Reproduce each line of the entries that carries "Back".

Page segmentation data:
________________________
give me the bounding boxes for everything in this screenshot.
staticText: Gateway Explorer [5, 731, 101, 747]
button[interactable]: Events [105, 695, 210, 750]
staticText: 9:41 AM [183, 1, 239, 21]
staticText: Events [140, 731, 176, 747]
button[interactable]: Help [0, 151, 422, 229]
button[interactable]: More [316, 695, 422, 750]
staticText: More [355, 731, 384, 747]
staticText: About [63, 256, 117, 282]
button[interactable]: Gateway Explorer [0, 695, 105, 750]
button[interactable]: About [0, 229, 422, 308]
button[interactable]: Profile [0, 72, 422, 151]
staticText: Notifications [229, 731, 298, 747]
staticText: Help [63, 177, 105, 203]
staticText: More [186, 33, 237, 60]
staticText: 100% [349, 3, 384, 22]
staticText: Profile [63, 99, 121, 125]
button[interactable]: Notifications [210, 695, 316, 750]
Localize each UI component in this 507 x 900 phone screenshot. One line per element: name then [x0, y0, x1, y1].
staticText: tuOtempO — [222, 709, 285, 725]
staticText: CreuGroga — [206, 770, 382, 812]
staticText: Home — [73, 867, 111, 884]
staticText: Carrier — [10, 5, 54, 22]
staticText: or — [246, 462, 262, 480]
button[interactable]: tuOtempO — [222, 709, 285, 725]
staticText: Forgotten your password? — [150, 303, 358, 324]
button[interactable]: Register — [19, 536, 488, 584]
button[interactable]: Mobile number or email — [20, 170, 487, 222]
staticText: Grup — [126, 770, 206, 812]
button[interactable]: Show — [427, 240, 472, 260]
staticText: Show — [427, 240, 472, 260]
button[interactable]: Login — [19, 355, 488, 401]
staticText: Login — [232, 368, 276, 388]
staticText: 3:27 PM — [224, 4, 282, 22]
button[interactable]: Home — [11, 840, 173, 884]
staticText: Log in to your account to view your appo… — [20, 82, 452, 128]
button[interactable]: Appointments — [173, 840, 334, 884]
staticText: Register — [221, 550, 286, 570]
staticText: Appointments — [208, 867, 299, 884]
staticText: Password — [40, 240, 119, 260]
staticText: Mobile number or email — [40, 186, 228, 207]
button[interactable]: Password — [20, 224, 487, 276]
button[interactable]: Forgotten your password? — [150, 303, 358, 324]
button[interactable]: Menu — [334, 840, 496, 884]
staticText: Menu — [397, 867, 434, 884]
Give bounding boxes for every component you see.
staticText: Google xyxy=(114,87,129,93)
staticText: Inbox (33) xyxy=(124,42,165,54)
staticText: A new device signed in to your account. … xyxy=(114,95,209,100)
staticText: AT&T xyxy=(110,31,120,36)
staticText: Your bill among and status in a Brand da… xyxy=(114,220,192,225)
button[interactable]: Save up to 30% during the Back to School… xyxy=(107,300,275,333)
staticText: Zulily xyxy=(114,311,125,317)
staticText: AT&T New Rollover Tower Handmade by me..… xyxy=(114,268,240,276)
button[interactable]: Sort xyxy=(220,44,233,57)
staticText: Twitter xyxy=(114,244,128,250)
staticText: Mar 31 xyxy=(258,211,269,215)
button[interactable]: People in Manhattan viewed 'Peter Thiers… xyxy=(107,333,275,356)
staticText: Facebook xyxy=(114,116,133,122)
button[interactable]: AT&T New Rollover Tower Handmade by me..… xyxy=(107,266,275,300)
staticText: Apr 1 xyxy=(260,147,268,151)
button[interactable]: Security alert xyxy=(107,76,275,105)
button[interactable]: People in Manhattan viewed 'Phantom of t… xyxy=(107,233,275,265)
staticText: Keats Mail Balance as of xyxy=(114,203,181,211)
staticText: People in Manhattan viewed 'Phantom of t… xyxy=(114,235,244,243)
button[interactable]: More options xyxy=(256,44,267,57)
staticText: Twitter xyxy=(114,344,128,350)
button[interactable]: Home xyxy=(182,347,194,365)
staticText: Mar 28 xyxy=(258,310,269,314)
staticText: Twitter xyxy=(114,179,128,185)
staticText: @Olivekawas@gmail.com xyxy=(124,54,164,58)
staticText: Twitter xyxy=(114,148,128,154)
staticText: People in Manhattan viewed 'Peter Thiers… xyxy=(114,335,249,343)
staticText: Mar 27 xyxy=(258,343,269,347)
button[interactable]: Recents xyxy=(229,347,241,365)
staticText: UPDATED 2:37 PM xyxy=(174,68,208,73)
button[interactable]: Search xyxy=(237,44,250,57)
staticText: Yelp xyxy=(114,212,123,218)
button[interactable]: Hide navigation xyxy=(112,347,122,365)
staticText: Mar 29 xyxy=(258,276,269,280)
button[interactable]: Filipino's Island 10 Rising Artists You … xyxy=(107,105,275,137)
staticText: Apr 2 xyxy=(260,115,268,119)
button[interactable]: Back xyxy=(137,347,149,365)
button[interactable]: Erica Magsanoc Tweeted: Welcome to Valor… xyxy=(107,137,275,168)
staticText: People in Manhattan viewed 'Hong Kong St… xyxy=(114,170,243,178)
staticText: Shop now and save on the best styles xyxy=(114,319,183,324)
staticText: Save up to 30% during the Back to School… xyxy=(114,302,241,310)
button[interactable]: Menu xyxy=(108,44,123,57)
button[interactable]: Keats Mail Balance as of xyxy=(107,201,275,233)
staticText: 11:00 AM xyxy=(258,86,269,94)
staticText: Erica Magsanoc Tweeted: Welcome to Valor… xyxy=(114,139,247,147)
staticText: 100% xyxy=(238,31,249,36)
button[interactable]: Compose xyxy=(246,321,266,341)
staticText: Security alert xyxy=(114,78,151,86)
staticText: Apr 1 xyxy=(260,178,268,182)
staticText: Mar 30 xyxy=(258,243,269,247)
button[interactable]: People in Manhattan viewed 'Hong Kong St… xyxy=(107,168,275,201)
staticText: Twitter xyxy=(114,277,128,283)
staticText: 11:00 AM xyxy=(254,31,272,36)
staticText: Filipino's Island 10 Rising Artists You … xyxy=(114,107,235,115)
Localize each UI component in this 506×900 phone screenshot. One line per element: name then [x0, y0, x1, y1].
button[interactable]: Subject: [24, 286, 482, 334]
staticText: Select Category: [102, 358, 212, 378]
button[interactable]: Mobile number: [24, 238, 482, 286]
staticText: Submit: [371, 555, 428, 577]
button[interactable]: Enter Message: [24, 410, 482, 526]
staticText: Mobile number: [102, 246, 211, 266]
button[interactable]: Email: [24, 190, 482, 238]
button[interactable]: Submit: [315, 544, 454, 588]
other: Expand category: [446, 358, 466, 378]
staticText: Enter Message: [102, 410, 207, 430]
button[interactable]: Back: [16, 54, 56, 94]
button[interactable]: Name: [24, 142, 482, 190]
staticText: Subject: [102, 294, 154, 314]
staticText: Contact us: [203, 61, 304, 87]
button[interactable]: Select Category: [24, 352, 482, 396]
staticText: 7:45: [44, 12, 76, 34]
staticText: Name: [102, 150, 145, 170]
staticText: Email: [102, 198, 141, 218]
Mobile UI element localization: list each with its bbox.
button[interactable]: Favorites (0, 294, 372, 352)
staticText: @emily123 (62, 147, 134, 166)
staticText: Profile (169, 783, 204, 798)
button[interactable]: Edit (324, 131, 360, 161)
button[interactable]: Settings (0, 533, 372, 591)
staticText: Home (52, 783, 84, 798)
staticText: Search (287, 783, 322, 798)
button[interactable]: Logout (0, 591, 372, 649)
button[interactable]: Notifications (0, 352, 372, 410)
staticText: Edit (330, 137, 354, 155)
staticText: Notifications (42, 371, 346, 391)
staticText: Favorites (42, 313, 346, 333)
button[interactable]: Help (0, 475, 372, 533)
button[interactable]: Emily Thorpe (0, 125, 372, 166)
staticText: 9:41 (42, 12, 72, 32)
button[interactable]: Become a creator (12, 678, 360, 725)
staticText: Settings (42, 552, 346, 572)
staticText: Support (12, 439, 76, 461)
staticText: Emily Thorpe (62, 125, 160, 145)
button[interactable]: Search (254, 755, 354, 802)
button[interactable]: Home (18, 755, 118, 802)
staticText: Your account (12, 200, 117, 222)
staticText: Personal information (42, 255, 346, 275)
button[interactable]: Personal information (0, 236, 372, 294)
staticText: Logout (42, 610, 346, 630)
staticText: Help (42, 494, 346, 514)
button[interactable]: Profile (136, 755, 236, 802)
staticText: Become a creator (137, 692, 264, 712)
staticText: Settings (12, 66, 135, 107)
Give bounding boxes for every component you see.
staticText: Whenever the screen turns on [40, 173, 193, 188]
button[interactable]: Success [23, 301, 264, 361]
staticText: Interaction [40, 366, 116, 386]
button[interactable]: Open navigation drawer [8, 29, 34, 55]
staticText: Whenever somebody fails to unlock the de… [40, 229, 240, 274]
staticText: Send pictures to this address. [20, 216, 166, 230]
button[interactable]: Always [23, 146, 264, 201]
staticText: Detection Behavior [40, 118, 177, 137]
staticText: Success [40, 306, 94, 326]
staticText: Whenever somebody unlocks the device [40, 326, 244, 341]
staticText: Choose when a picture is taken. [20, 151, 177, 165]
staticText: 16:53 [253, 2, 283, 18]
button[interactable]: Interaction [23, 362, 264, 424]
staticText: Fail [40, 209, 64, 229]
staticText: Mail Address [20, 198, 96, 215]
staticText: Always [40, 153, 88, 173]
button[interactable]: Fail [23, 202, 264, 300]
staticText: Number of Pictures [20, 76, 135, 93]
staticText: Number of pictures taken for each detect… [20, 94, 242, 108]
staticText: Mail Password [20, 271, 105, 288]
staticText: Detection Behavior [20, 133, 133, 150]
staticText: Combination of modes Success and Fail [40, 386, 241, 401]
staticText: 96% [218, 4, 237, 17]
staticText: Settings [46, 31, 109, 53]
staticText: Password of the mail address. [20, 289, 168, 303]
________________________
ANSWER BOX:
button[interactable]: Save up to 30% during the Back to School… xyxy=(107,300,275,333)
button[interactable]: Back xyxy=(137,347,149,365)
staticText: Save up to 30% during the Back to School… xyxy=(114,302,241,310)
button[interactable]: Back: [16, 54, 56, 94]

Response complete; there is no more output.